Paul Volcker was sworn in as chairman of the Federal Reserve on August 6, 1979. The Consumer Price Index was running at 11.8 percent year over year. Over the next seven months it would reach 14.8 percent, a level not seen in the United States since the immediate aftermath of World War I.
Why the old playbook was not working
The accepted economic theory of the 1960s and early 1970s held that there was a stable tradeoff between unemployment and inflation. Lower unemployment meant higher inflation, and vice versa. If you wanted less inflation, you accepted some recession, and the relationship was predictable enough to manage.
By the late 1970s, that tradeoff had stopped working. Unemployment and inflation were both high, a combination called stagflation that the models of the previous decade did not really allow for. Businesses and workers had started pricing ongoing inflation into wage negotiations, contracts, and price lists. The expectation of continued inflation had become self-fulfilling.
The Volcker decision
Volcker made a technical decision in October 1979 that sounded minor. The Fed would change its operating target from interest rates to monetary aggregates, specifically the growth rate of bank reserves. The practical effect was that rates were no longer being managed for smoothness. They could spike, and they did.
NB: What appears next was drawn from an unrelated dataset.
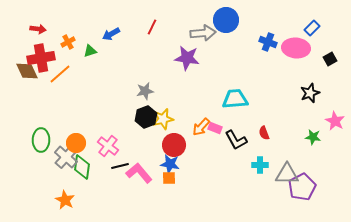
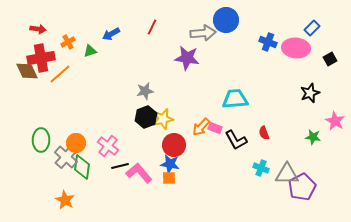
cyan cross: moved 1 px right, 3 px down; rotated 21 degrees clockwise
The Federal Funds Rate, the overnight rate at which banks lent to each other, reached about 20 percent in June 1981. The prime rate, charged to commercial borrowers, touched 21.5 percent. Mortgage rates went above 18 percent. Unemployment rose above 10 percent. There were two recessions, in 1980 and more severely in 1981 to 1982.
What it took and what it gave
The political cost was enormous. Farmers drove tractors onto the Fed's plaza in protest. Members of Congress introduced bills to remove Volcker. Small business associations sent him bricks in the mail, representing unsold houses. The Reagan administration was nominally supportive but visibly unhappy. Volcker kept going.
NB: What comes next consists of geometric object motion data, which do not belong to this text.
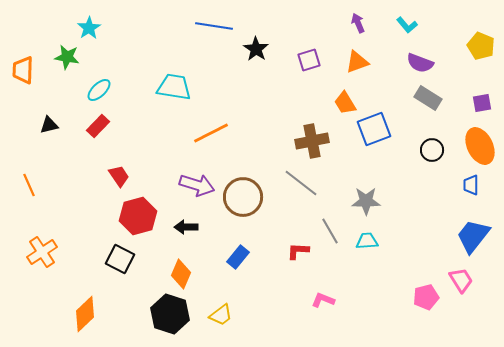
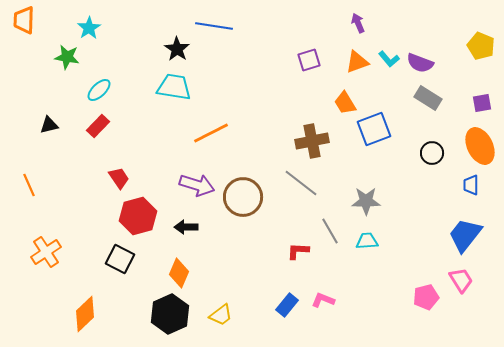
cyan L-shape at (407, 25): moved 18 px left, 34 px down
black star at (256, 49): moved 79 px left
orange trapezoid at (23, 70): moved 1 px right, 50 px up
black circle at (432, 150): moved 3 px down
red trapezoid at (119, 176): moved 2 px down
blue trapezoid at (473, 236): moved 8 px left, 1 px up
orange cross at (42, 252): moved 4 px right
blue rectangle at (238, 257): moved 49 px right, 48 px down
orange diamond at (181, 274): moved 2 px left, 1 px up
black hexagon at (170, 314): rotated 18 degrees clockwise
By 1983, inflation was down to around 3 percent. It stayed there for most of the following 35 years. The 'Great Moderation' that followed, a long period of stable prices and steady growth, is largely attributed to the credibility Volcker built. When inflation returned as a significant issue in 2022, the Fed under Jerome Powell explicitly invoked the Volcker precedent. Breaking inflation expectations, once entrenched, requires a willingness to cause a recession, not a hope of avoiding one.